Question

How do you factor ${x^3} + 6{x^2} - x - 30$?

Answer 1

Hint: We will first find one root of the given function ${x^3} + 6{x^2} - x - 30$ using hit and trial method. Then, we will make one factor using it and divide the given equation by it and get the required factors.

Complete step by step solution:
We are given that we are required to factor ${x^3} + 6{x^2} - x - 30$.
Let us say $f(x) = {x^3} + 6{x^2} - x - 30$.
Putting $x = 2$ in the given equation $f(x) = {x^3} + 6{x^2} - x - 30$.
We will then obtain: $f(2) = {2^3} + 6 \times {2^2} - 2 - 30$
Simplifying the calculations, we will then obtain the following:-
$ \Rightarrow f(2) = 8 + 24 - 2 - 30 = 0$
Therefore, $x = 2$ which means $\left( {x - 2} \right)$ is a factor of $f(x)$.
Dividing the given equation $f(x) = {x^3} + 6{x^2} - x - 30$ by $\left( {x - 2} \right)$, we will then obtain the following equation:-
$ \Rightarrow x - 2)\overline {{x^3} + 6{x^2} - x - 30} $
Multiplying the divisor by ${x^2}$, we will then obtain the following equation with us:-
                  ${x^2}$
$ \Rightarrow x - 2)\overline {{x^3} + 6{x^2} - x - 30} $
                 ${x^3} - 2{x^2}$
                 $\overline {8{x^2} - x - 30} $
Multiplying the divisor by 8x now, we will then obtain the following equation:-
                  ${x^2} + 8x$
$ \Rightarrow x - 2)\overline {{x^3} + 6{x^2} - x - 30} $
                 ${x^3} - 2{x^2}$
                 $\overline {8{x^2} - x - 30} $
                 $8{x^2} - 16x$
                 $\overline {15x - 30} $
Multiplying the divisor by 15 now, we will then obtain the following equation:-
                  ${x^2} + 8x + 15$
$ \Rightarrow x - 2)\overline {{x^3} + 6{x^2} - x - 30} $
                 ${x^3} - 2{x^2}$
                 $\overline {8{x^2} - x - 30} $
                 $8{x^2} - 16x$
                 $\overline {15x - 30} $
                  $15x - 30$
                  _______
                        0
Thus, we can write the given polynomial ${x^3} + 6{x^2} - x - 30$ as follows:-
$ \Rightarrow {x^3} + 6{x^2} - x - 30 = \left( {x - 2} \right)\left( {{x^2} + 8x + 15} \right)$
We can write the latter equation as follows:-
$ \Rightarrow {x^3} + 6{x^2} - x - 30 = \left( {x - 2} \right)\left( {{x^2} + 3x + 5x + 15} \right)$
Taking x common from the first two terms in the latter factor, we will then obtain the following equation with us:-
$ \Rightarrow {x^3} + 6{x^2} - x - 30 = \left( {x - 2} \right)\left\{ {x\left( {x + 3} \right) + 5x + 15} \right\}$
Taking 5 common from the last two terms in the latter factor, we will then obtain the following equation with us:-
$ \Rightarrow {x^3} + 6{x^2} - x - 30 = \left( {x - 2} \right)\left\{ {x\left( {x + 3} \right) + 5\left( {x + 3} \right)} \right\}$
Taking (x + 3) common from the last two terms in the latter factor, we will then obtain the following equation with us:-

$ \Rightarrow {x^3} + 6{x^2} - x - 30 = \left( {x - 2} \right)\left( {x + 3} \right)\left( {x + 5} \right)$

Thus, we have the required factors.

Note:
The students must notice that we have an alternate way of factoring the quadratic equation involved in it as well.
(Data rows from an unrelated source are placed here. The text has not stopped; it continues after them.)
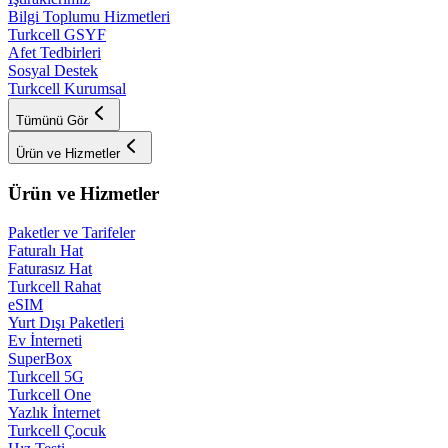
Bilgi Toplumu Hizmetleri
Turkcell GSYF
Afet Tedbirleri
Sosyal Destek
Turkcell Kurumsal
Tümünü Gör
Ürün ve Hizmetler
Ürün ve Hizmetler
Paketler ve Tarifeler
Faturalı Hat
Faturasız Hat
Turkcell Rahat
eSIM
Yurt Dışı Paketleri
Ev İnterneti
SuperBox
Turkcell 5G
Turkcell One
Yazlık İnternet
Turkcell Çocuk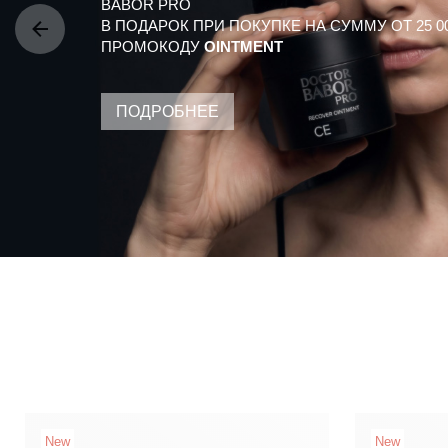
BABOR PRO
В ПОДАРОК ПРИ ПОКУПКЕ НА СУММУ ОТ 25 0
ПРОМОКОДУ
OINTMENT
ПОДРОБНЕЕ
New
New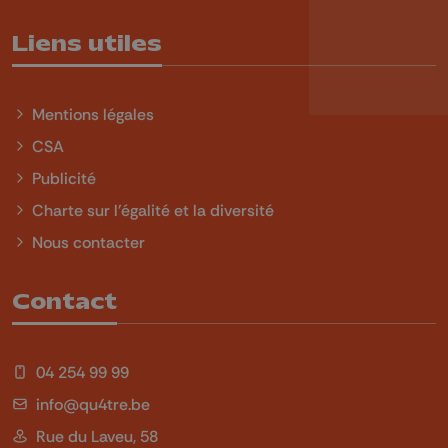
Liens utiles
Mentions légales
CSA
Publicité
Charte sur l'égalité et la diversité
Nous contacter
Contact
04 254 99 99
info@qu4tre.be
Rue du Laveu, 58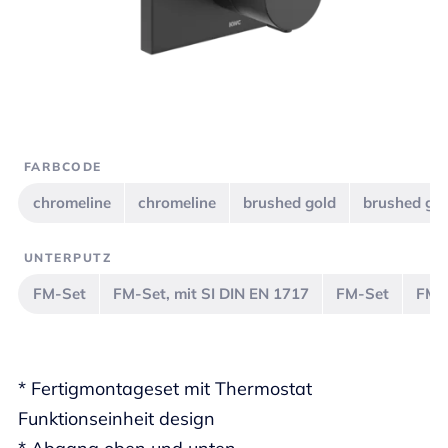
FARBCODE
chromeline
chromeline
brushed gold
brushed go
UNTERPUTZ
FM-Set
FM-Set, mit SI DIN EN 1717
FM-Set
FM-S
* Fertigmontageset mit Thermostat
Funktionseinheit design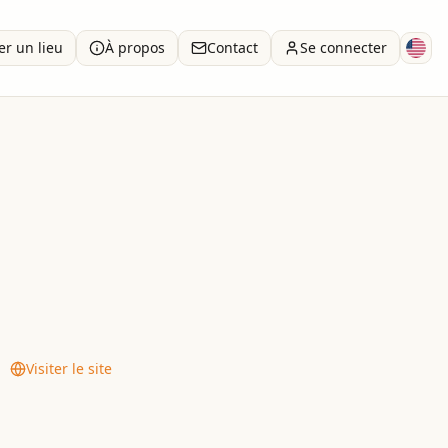
er un lieu
À propos
Contact
Se connecter
h Kashrus.
Visiter le site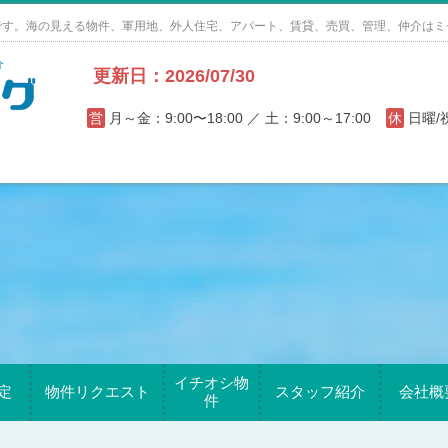
です。海の見える物件、軍用地、外人住宅、アパート、賃貸、売買、管理、仲介はミ
更新日：2026/07/30
営
月～金：9:00〜18:00 ／ 土：9:00～17:00
休
日曜
イチオシ物
定
物件リクエスト
スタッフ紹介
会社概
件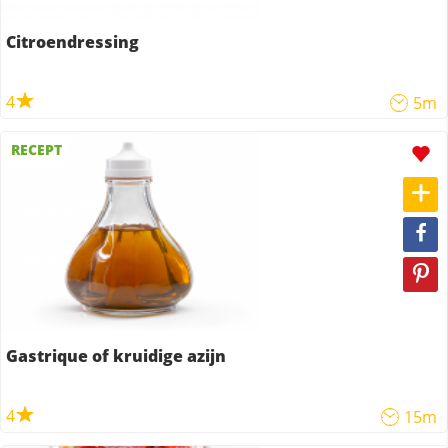
Citroendressing
4
5m
RECEPT
Gastrique of kruidige azijn
4
15m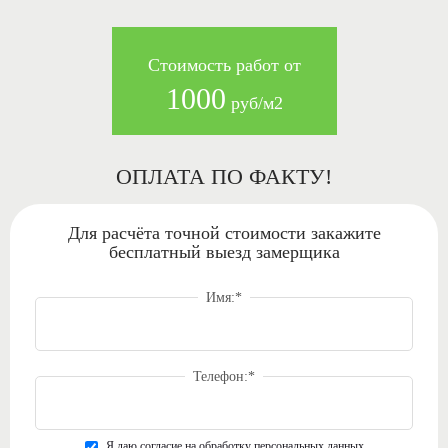
Стоимость работ от
1000
руб/м2
ОПЛАТА ПО ФАКТУ!
Для расчёта точной стоимости закажите
бесплатный
выезд замерщика
Имя:
*
Телефон:
*
Я даю согласие на обработку персональных данных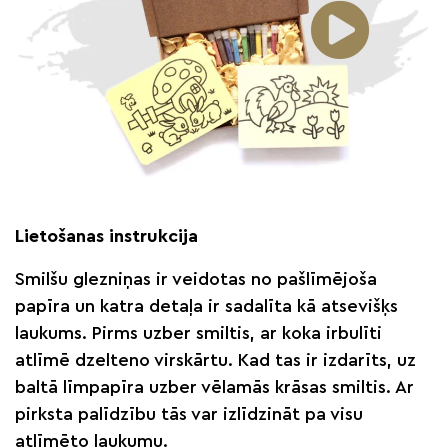
Lietošanas instrukcija
Smilšu glezniņas ir veidotas no pašlīmējoša
papīra un katra detaļa ir sadalīta kā atsevišķs
laukums. Pirms uzber smiltis, ar koka irbulīti
atlīmē dzelteno virskārtu. Kad tas ir izdarīts, uz
baltā līmpapīra uzber vēlamās krāsas smiltis. Ar
pirksta palīdzību tās var izlīdzināt pa visu
atlīmēto laukumu.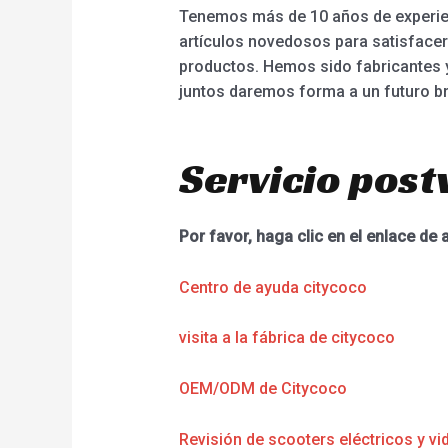
Tenemos más de 10 años de experien
artículos novedosos para satisface
productos. Hemos sido fabricantes y
juntos daremos forma a un futuro br
Servicio post
Por favor, haga clic en el enlace de 
Centro de ayuda citycoco
visita a la fábrica de citycoco
OEM/ODM de Citycoco
Revisión de scooters eléctricos y vi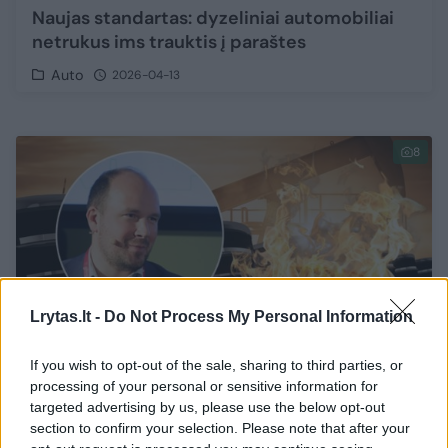
Naujas standartas: dyzeliniai automobiliai
netrukus ims trauktis į paraštes
Auto
2026-04-13
8
Lrytas.lt -
Do Not Process My Personal Information
If you wish to opt-out of the sale, sharing to third parties, or
processing of your personal or sensitive information for
targeted advertising by us, please use the below opt-out
section to confirm your selection. Please note that after your
Tai gali turėti labai nemalonių pasekmių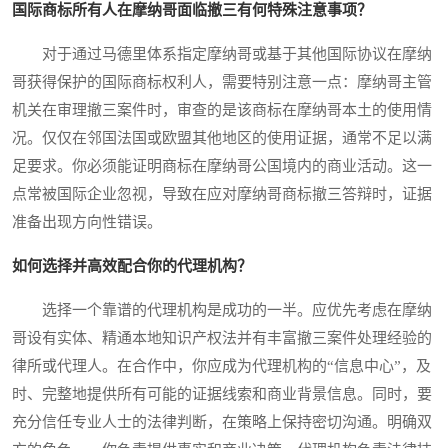
国际商标所有人在摩纳哥面临撤三有何特殊注意事项？
对于通过马德里体系指定摩纳哥或基于其他国际协议在摩纳
哥获得保护的国际商标权利人，需要特别注意一点：摩纳哥主管
机关在审理撤三案件时，审查的是该商标在摩纳哥本土的使用情
况。仅仅在邻国法国或欧盟其他地区的使用证据，通常不足以满
足要求。你必须能证明商标在摩纳哥公国境内的商业活动。这一
点常被国际企业忽视，导致在应对摩纳哥商标撤三答辩时，证据
准备出现方向性错误。
如何选择并高效配合你的代理机构？
选择一个靠谱的代理机构是成功的一半。应优先考虑在摩纳
哥设有实体、精通本地知识产权法并有丰富撤三案件处理经验的
律所或代理人。在合作中，你应成为代理机构的“信息中心”，及
时、完整地提供所有可能的证据线索和商业背景信息。同时，要
充分信任专业人士的法律判断，在策略上保持密切沟通。明确双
The alternate way is as follows:-
The given equation is ${x^2} + 8x + 15$.
Using the quadratic formula given by if the equation is given by $a{x^2} + bx + c = 0$, its roots are given by the following equation:-
$ \Rightarrow x = \dfrac{{ - b \pm \sqrt {{b^2} - 4ac} }}{{2a}}$
Thus, we have the roots of ${x^2} + 8x + 15$ given by:
$ \Rightarrow x = \dfrac{{ - 8 \pm \sqrt {64 - 60} }}{2}$
Hence, the roots are – 5 and – 3.
Thus the factors are (x + 3) and (x + 5).